## About this task
From the first line down to the one containing "images, videos, licenses, completeness, legality, or", reproduce the entries below exactly and leave out the pictures.

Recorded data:
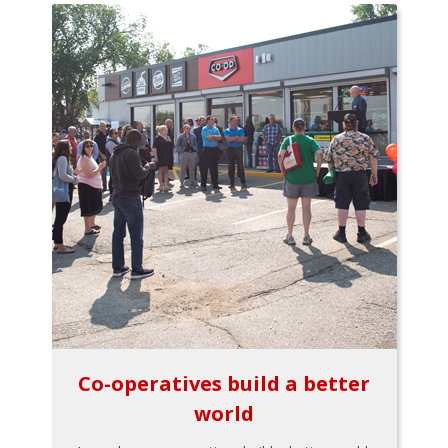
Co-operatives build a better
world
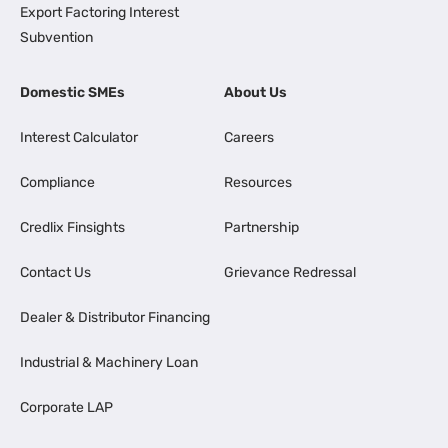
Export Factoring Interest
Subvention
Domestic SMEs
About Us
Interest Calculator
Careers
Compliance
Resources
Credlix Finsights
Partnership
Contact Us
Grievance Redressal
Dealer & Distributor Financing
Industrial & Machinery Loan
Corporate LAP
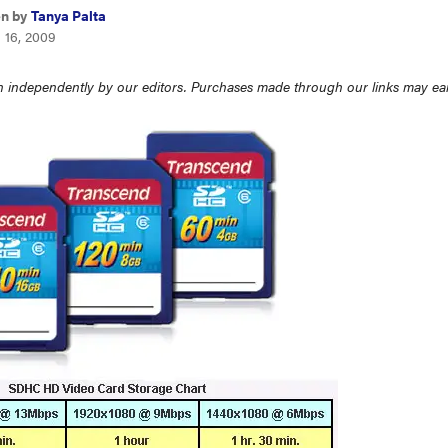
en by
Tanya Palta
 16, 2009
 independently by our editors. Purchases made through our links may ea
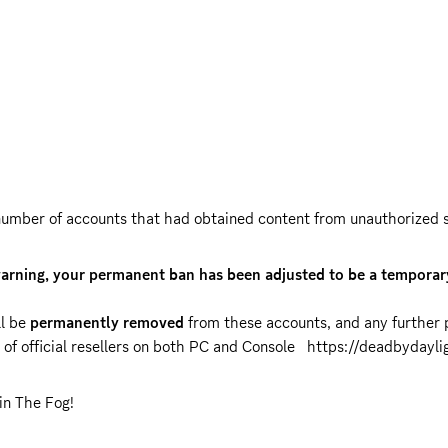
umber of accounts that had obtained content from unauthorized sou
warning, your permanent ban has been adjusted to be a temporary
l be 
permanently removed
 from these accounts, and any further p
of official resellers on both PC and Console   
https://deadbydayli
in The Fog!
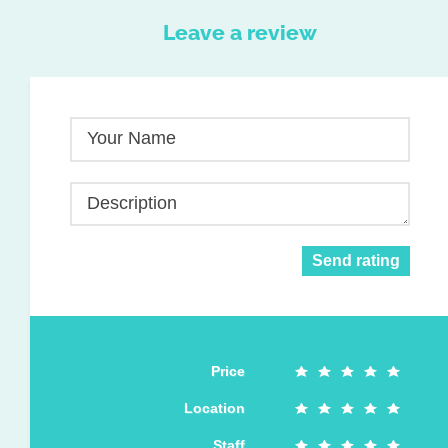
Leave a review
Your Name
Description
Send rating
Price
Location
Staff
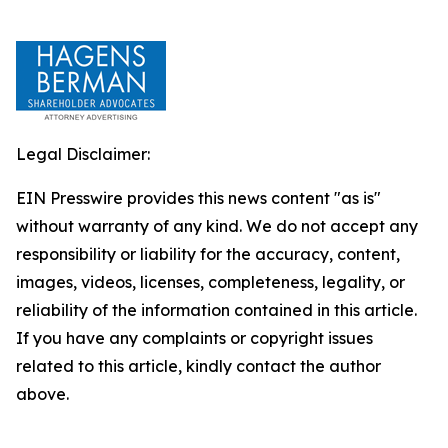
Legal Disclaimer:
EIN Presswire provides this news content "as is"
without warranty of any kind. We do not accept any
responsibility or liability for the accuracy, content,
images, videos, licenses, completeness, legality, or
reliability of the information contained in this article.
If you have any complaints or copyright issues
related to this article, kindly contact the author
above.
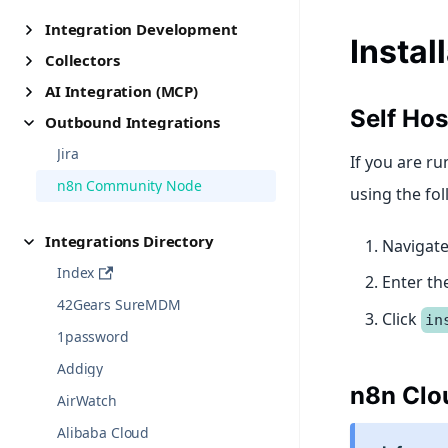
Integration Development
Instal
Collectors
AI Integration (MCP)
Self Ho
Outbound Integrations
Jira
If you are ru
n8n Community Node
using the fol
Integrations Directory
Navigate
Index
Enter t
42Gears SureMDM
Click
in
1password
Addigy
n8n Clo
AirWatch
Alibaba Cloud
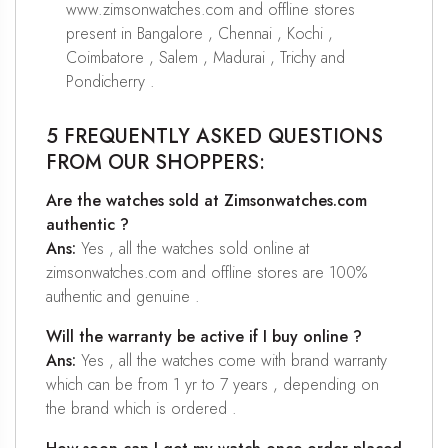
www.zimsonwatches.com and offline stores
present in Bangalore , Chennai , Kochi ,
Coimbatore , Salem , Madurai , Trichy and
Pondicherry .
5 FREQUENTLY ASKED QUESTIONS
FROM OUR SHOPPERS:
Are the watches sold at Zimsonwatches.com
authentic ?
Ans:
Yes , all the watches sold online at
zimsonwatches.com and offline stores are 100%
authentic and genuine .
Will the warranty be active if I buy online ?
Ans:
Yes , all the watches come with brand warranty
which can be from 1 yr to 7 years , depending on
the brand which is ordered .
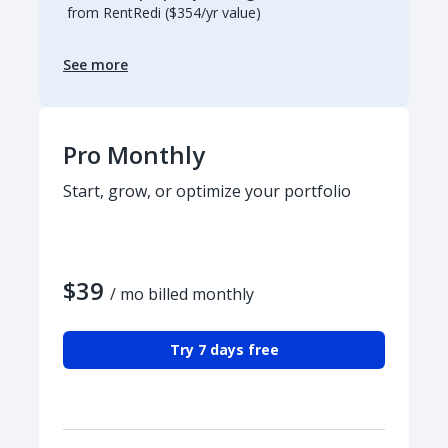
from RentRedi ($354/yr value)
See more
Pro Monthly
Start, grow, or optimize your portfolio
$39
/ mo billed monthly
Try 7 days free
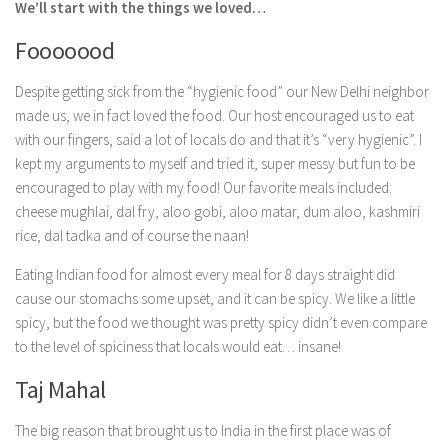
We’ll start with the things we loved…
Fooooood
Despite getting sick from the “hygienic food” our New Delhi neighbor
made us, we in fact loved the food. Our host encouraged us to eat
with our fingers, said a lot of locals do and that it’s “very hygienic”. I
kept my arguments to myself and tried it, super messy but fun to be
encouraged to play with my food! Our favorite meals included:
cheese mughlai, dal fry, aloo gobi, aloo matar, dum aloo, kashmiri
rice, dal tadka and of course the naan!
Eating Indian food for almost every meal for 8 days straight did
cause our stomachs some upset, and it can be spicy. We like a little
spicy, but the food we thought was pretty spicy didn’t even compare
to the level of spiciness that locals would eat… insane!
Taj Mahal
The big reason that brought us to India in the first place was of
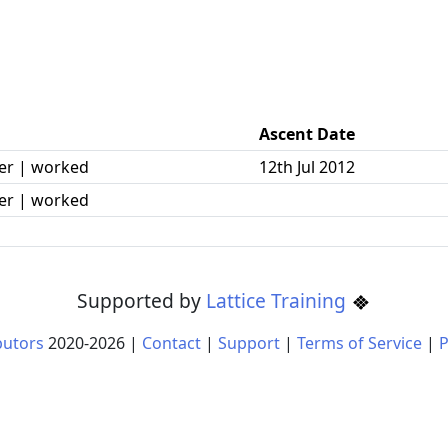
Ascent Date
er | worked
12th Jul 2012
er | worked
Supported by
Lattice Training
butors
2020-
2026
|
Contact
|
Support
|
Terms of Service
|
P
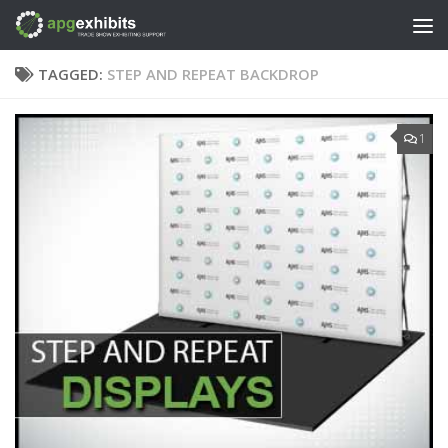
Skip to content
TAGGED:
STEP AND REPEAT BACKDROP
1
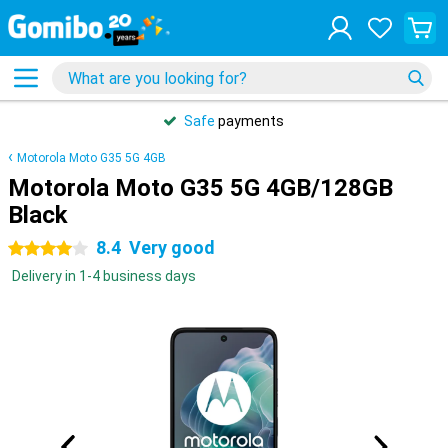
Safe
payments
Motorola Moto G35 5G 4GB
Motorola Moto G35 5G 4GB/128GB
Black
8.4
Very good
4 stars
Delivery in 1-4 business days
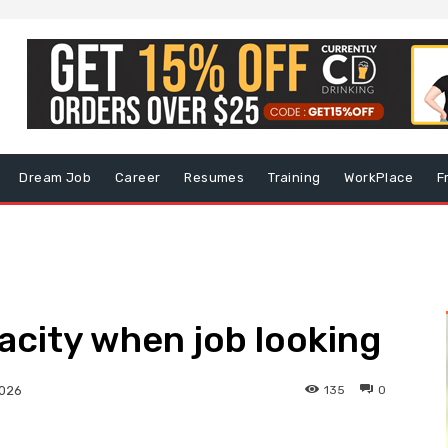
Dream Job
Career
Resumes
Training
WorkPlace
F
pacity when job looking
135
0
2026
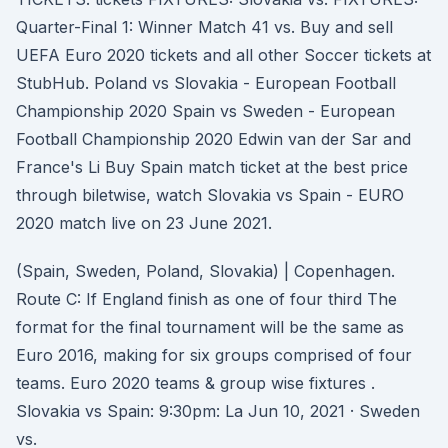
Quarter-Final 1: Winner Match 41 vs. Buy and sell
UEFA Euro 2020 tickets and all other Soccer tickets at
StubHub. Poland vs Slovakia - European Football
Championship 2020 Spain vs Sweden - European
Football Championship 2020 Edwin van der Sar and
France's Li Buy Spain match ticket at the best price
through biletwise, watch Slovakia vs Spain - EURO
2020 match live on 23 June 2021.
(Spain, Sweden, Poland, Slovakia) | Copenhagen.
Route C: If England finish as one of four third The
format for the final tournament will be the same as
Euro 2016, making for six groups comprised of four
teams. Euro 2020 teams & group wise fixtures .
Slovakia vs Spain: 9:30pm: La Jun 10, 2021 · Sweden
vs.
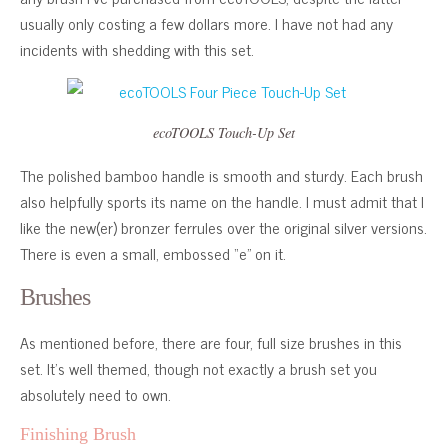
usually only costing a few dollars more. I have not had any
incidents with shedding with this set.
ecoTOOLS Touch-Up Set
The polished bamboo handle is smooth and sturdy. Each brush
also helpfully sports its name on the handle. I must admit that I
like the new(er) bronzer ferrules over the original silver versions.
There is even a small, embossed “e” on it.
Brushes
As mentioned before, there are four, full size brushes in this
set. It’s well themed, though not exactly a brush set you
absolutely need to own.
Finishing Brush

## Response for this exercise
Co-operatives build a better
world
Export Factoring Interest
Subvention
Domestic SMEs
About Us
Interest Calculator
Careers
Compliance
Resources
Credlix Finsights
Partnership
Contact Us
Grievance Redressal
Dealer & Distributor Financing
Industrial & Machinery Loan
Corporate LAP
en by
Tanya Palta
 16, 2009
 independently by our editors. Purchases made through our links may ea
umber of accounts that had obtained content from unauthorized sou
warning, your permanent ban has been adjusted to be a temporary
l be 
permanently removed
 from these accounts, and any further p
of official resellers on both PC and Console   
https://deadbydayli
in The Fog!
Leave a review
Your Name
Description
Send rating
Price
Location
Staff
Legal Disclaimer:
EIN Presswire provides this news content "as is"
without warranty of any kind. We do not accept any
responsibility or liability for the accuracy, content,
images, videos, licenses, completeness, legality, or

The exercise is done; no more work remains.